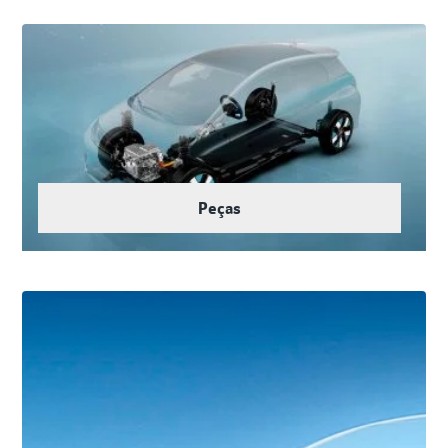
Peças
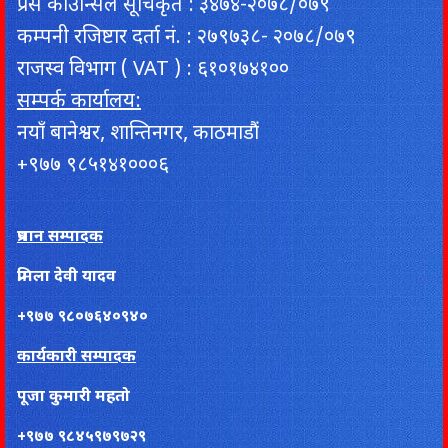
प्रेस काउन्सिल सूचिकृत : ३४७४-२०७८/०७९
कम्पनी रजिष्टार दर्ता नं. : २७९७३८- २०७८/०७९
राजस्व विभाग ( VAT ) : ६१०१७४१००
सम्पर्क कार्यालय:
नयाँ बानेश्वर, शान्तिनगर, काठमाडौं
+९७७ ९८५१४१०००६
प्रधान सम्पादक
प्रमिला देवी यादव
+९७७ ९८०७६४०९४०
कार्यकारी सम्पादक
पूजा कुमारी महतो
+९७७ ९८४५९७९७२९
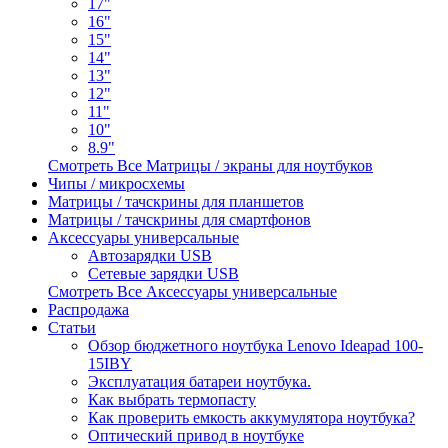
17"
16"
15"
14"
13"
12"
11"
10"
8.9"
Смотреть Все Матрицы / экраны для ноутбуков
Чипы / микросхемы
Матрицы / тачскрины для планшетов
Матрицы / тачскрины для смартфонов
Аксессуары универсальные
Автозарядки USB
Сетевые зарядки USB
Смотреть Все Аксессуары универсальные
Распродажа
Статьи
Обзор бюджетного ноутбука Lenovo Ideapad 100-
15IBY
Эксплуатация батареи ноутбука.
Как выбрать термопасту
Как проверить емкость аккумулятора ноутбука?
Оптический привод в ноутбуке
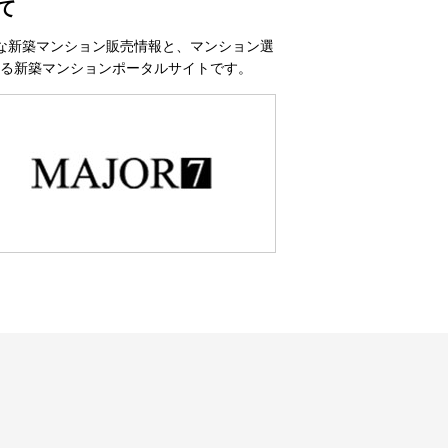
て
な新築マンション販売情報と、マンション選
る新築マンションポータルサイトです。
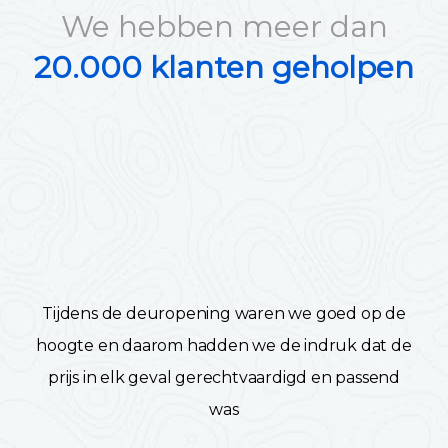
We hebben meer dan
20.000 klanten geholpen
Tijdens de deuropening waren we goed op de
hoogte en daarom hadden we de indruk dat de
prijs in elk geval gerechtvaardigd en passend
was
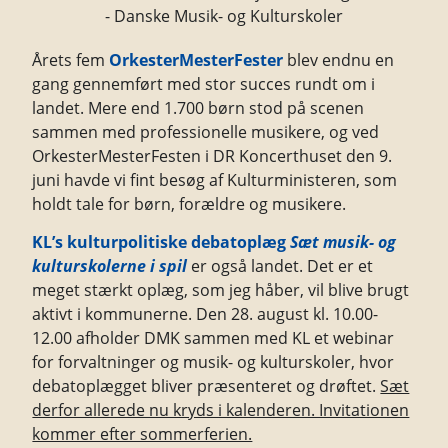
Årets fem
OrkesterMesterFester
blev endnu en
gang gennemført med stor succes rundt om i
landet. Mere end 1.700 børn stod på scenen
sammen med professionelle musikere, og ved
OrkesterMesterFesten i DR Koncerthuset den 9.
juni havde vi fint besøg af Kulturministeren, som
holdt tale for børn, forældre og musikere.
KL’s kulturpolitiske debatoplæg
Sæt musik- og
kulturskolerne i spil
er også landet. Det er et
meget stærkt oplæg, som jeg håber, vil blive brugt
aktivt i kommunerne. Den 28. august kl. 10.00-
12.00 afholder DMK sammen med KL et webinar
for forvaltninger og musik- og kulturskoler, hvor
debatoplægget bliver præsenteret og drøftet.
Sæt
derfor allerede nu kryds i kalenderen. Invitationen
kommer efter sommerferien.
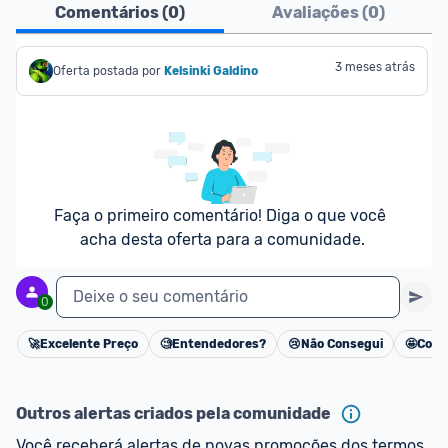
Comentários (
0
)
Avaliações (
0
)
3 meses atrás
Oferta postada por
Kelsinki Galdino
Faça o primeiro comentário! Diga o que você 
acha desta oferta para a comunidade.
Deixe o seu comentário
0
🚀
Excelente Preço
🧐
Entendedores?
😢
Não Consegui
🤩
Cons
Cancelar
Outros alertas criados pela comunidade
Você receberá alertas de novas promoções dos termos 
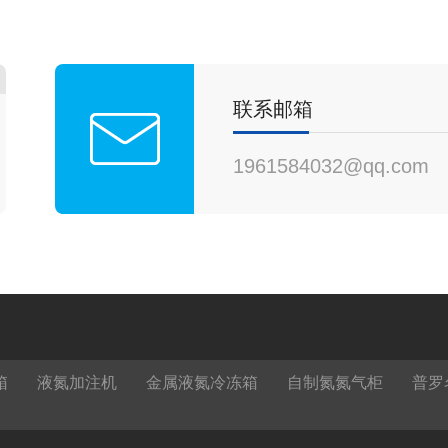
差。
联系邮箱
1961584032@qq.com
箱
液氮加注机
金属液氮冷冻箱
自制氮氮气柜
普罗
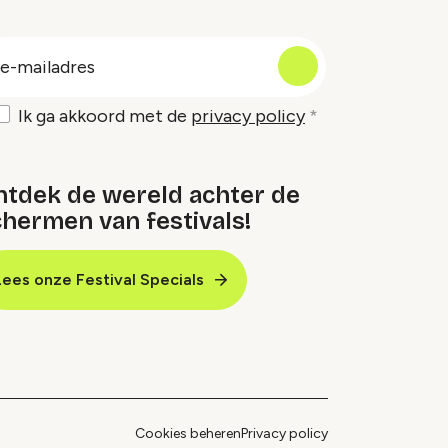
oep
-
ailadres
Ik ga akkoord met de
privacy policy
ntdek de wereld achter de
hermen van festivals!
Lees onze Festival Specials
Cookies beheren
Privacy policy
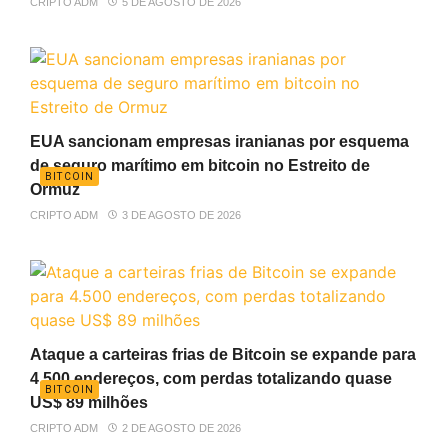
CRIPTO ADM
5 DE AGOSTO DE 2026
EUA sancionam empresas iranianas por esquema
de seguro marítimo em bitcoin no Estreito de
BITCOIN
Ormuz
CRIPTO ADM
3 DE AGOSTO DE 2026
Ataque a carteiras frias de Bitcoin se expande para
4.500 endereços, com perdas totalizando quase
BITCOIN
US$ 89 milhões
CRIPTO ADM
2 DE AGOSTO DE 2026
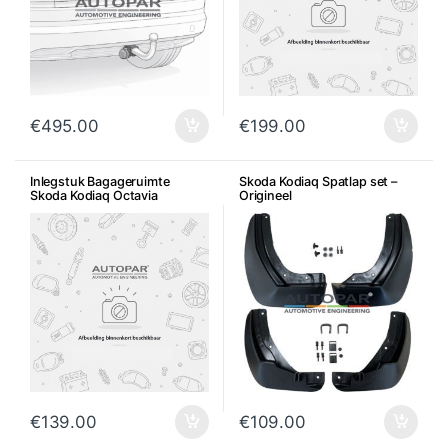
€
495.00
€
199.00
Inlegstuk Bagageruimte
Skoda Kodiaq Spatlap set –
Skoda Kodiaq Octavia
Origineel
€
139.00
€
109.00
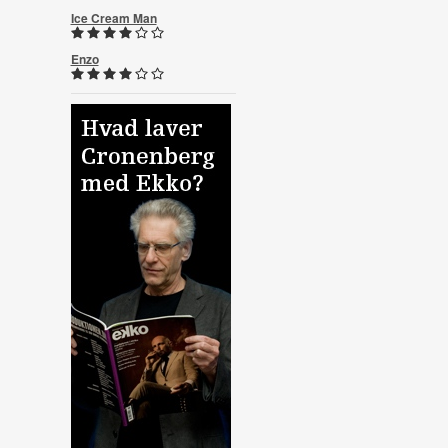
Ice Cream Man
Enzo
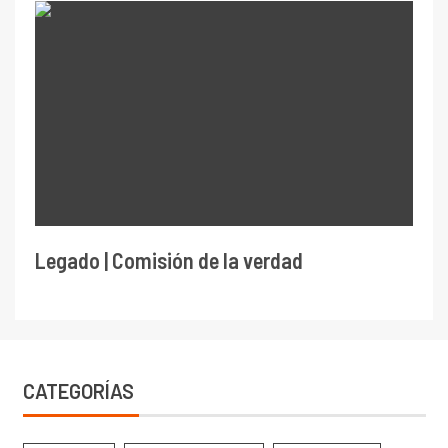
Legado | Comisión de la verdad
CATEGORÍAS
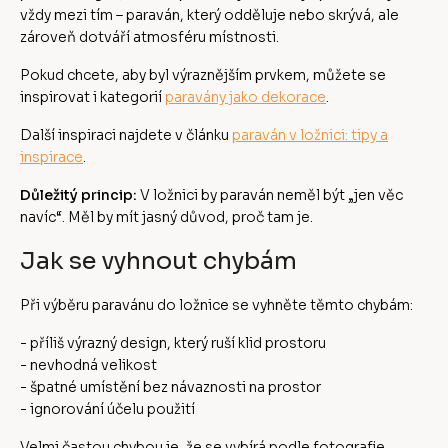
vždy mezi tím – paraván, který odděluje nebo skrývá, ale
zároveň dotváří atmosféru místnosti.
Pokud chcete, aby byl výraznějším prvkem, můžete se
inspirovat i kategorií
paravány jako dekorace
.
Další inspiraci najdete v článku
paraván v ložnici: tipy a
inspirace
.
Důležitý princip:
V ložnici by paraván neměl být „jen věc
navíc“. Měl by mít jasný důvod, proč tam je.
Jak se vyhnout chybám
Při výběru paravánu do ložnice se vyhněte těmto chybám:
- příliš výrazný design, který ruší klid prostoru
- nevhodná velikost
- špatné umístění bez návaznosti na prostor
- ignorování účelu použití
Velmi častou chybou je, že se vybírá podle fotografie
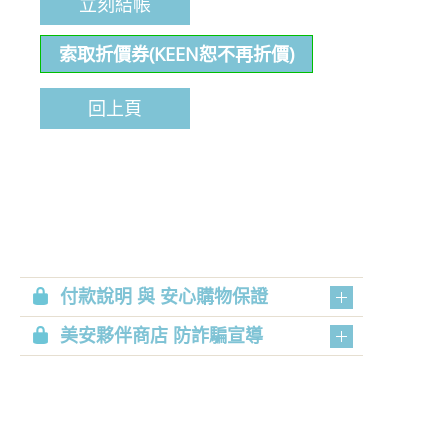
立刻結帳
索取折價券(KEEN恕不再折價)
回上頁
付款說明 與 安心購物保證
美安夥伴商店 防詐騙宣導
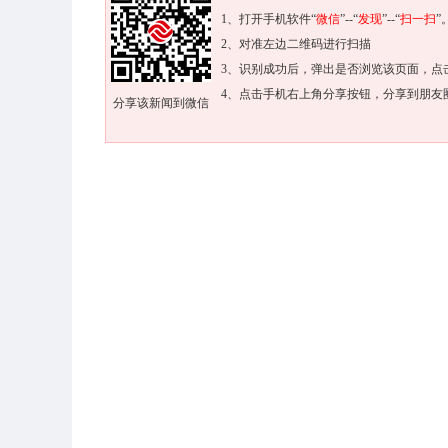
1、打开手机软件“
微信
”--“
发现
”--“
扫一扫
”
2、对准左边二维码进行扫描
3、识别成功后，弹出是否浏览该页面，点
4、点击手机右上角分享按钮，分享到朋友
分享该新闻到微信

────────────────────

__About this exercise__
An exact copy is needed. It runs from the line above containing "Обзор бюджетного ноутбука" down to the line containing "juni havde vi", both included, with no pictures.

__Response box__
Обзор бюджетного ноутбука Lenovo Ideapad 100-
15IBY
Эксплуатация батареи ноутбука.
Как выбрать термопасту
Как проверить емкость аккумулятора ноутбука?
Оптический привод в ноутбуке
て
な新築マンション販売情報と、マンション選
る新築マンションポータルサイトです。
We hebben meer dan
20.000 klanten geholpen
Tijdens de deuropening waren we goed op de
hoogte en daarom hadden we de indruk dat de
prijs in elk geval gerechtvaardigd en passend
was
Årets fem
OrkesterMesterFester
blev endnu en
gang gennemført med stor succes rundt om i
landet. Mere end 1.700 børn stod på scenen
sammen med professionelle musikere, og ved
OrkesterMesterFesten i DR Koncerthuset den 9.
juni havde vi fint besøg af Kulturministeren, som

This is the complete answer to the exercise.